LETTER: Orcas’ survival depends on our policies

Your reflection on the grieving orca mother carrying her stillborn offspring has a truthful conclusion: “… the image she etched in our collective psyche must remain if our collective life on this planet is to continue.”
13285797_web1_P-Orca-EDH-180813

Your reflection on the grieving orca mother carrying her stillborn offspring has a truthful conclusion: “… the image she etched in our collective psyche must remain if our collective life on this planet is to continue.”

Elizabeth Kolbert, Pulitzer Prize winning author who wrote The Sixth Extinction agrees with your conclusion. In this well researched book, Kolbert takes the reader on a geological journey that makes it evident that no species is exempt from extinction, including our own. Kolbert references many scientists who have long put out the warning that it is not only the survival of other species that depends on the stewardship we give to our home, the planet we call Earth.

At present, in British Columbia, we have a government that is challenging our federal government in the courts to prevent the construction of a pipeline that will bring more bitumen to the Coast for tanker transport to Asian markets. Saanich News owner David Black has been arguing for the ecological and economic advantages of building refineries for Alberta bitumen in the Prince Rupert area so that raw bitumen diluted with carcinogenic chemicals does not get sent to ocean waters. But why not refine the bitumen where it is mined in Alberta? Why not help Canada be self-sufficient with its own oil and gas industries?

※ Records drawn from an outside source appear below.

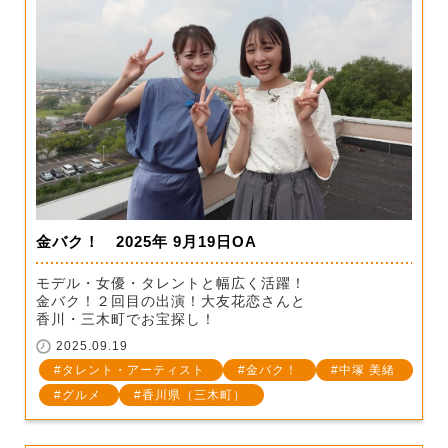
金バク！ 2025年 9月19日OA
モデル・女優・タレントと幅広く活躍！
金バク！２回目の出演！大友花恋さんと
香川・三木町でお宝探し！
2025.09.19
タレント・アーティスト
金バク！
中塚 美緒
グルメ
香川県（三木町）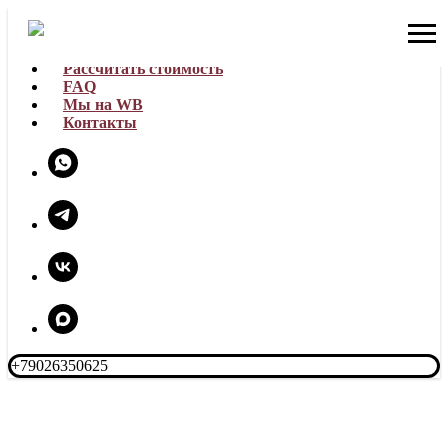
Каталог
Рассчитать стоимость
FAQ
Мы на WB
Контакты
+79026350625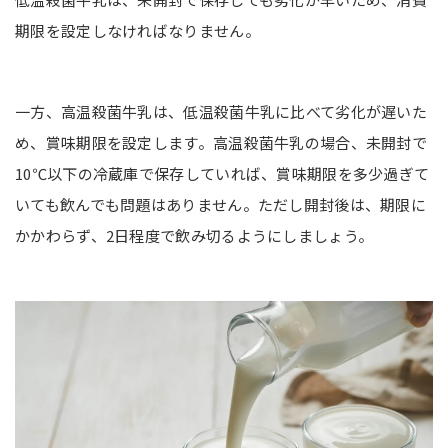
期限を設定しなければなりません。
一方、高温殺菌牛乳は、低温殺菌牛乳に比べて劣化が遅いた
め、賞味期限を設定します。高温殺菌牛乳の場合、未開封で
10℃以下の冷蔵庫で保存していれば、賞味期限を多少過ぎて
いても飲んでも問題はありません。ただし開封後は、期限に
かかわらず、2日程度で飲み切るようにしましょう。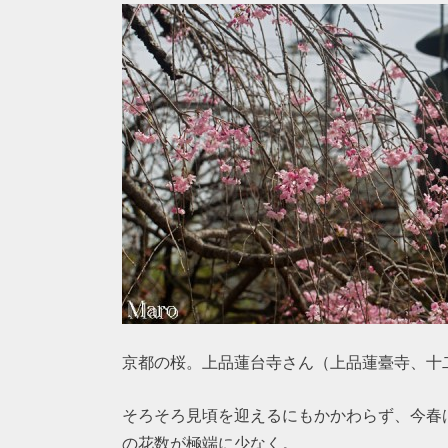
京都の桜。上品蓮台寺さん（上品蓮臺寺、十
そろそろ見頃を迎えるにもかかわらず、今春
の花数が極端に少なく。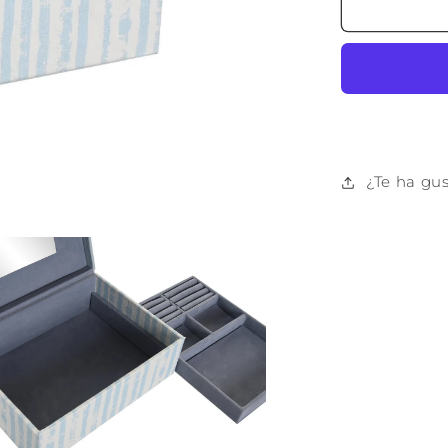
JOYERO
POLIES
23X17X9
AZUL
¿Te ha gu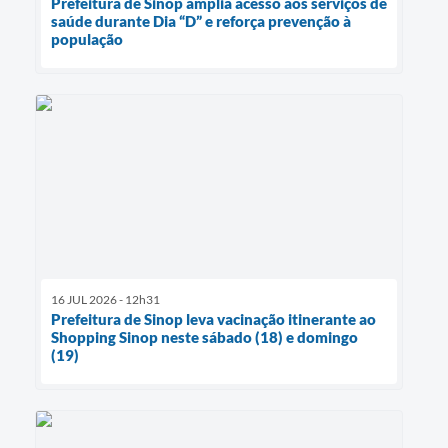
Prefeitura de Sinop amplia acesso aos serviços de
saúde durante Dia “D” e reforça prevenção à
população
16 JUL 2026 - 12h31
Prefeitura de Sinop leva vacinação itinerante ao
Shopping Sinop neste sábado (18) e domingo
(19)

The $4.5 billion-plus the federal government is investing in the purchase of the Kinder Morgan pipeline would be much better spent on starting up sustainable energy industries. The Alberta government is prepared to invest a further 2 billion dollars towards this pipeline project; why not invest these tax dollars in Alberta refineries — and start-ups for sustainable energy industries? Having lived in Alberta I know there is plenty of sunshine and wind.

Prime Minister Trudeau and the Liberal cabinet have been in Nanaimo this past week and experienced some of the worst air quality that British Columbia has ever experienced. Health warnings were put out in every media and most of us experienced enough discomfort in the outdoors that we stayed inside during the worst of it. Every government knows that climate change is real and that we need policies to confront its effects in our oceans, on land, and in the air. The time is now to make the transition away from fossil fuel dependency – for the survival of every species, including the orcas —and our own.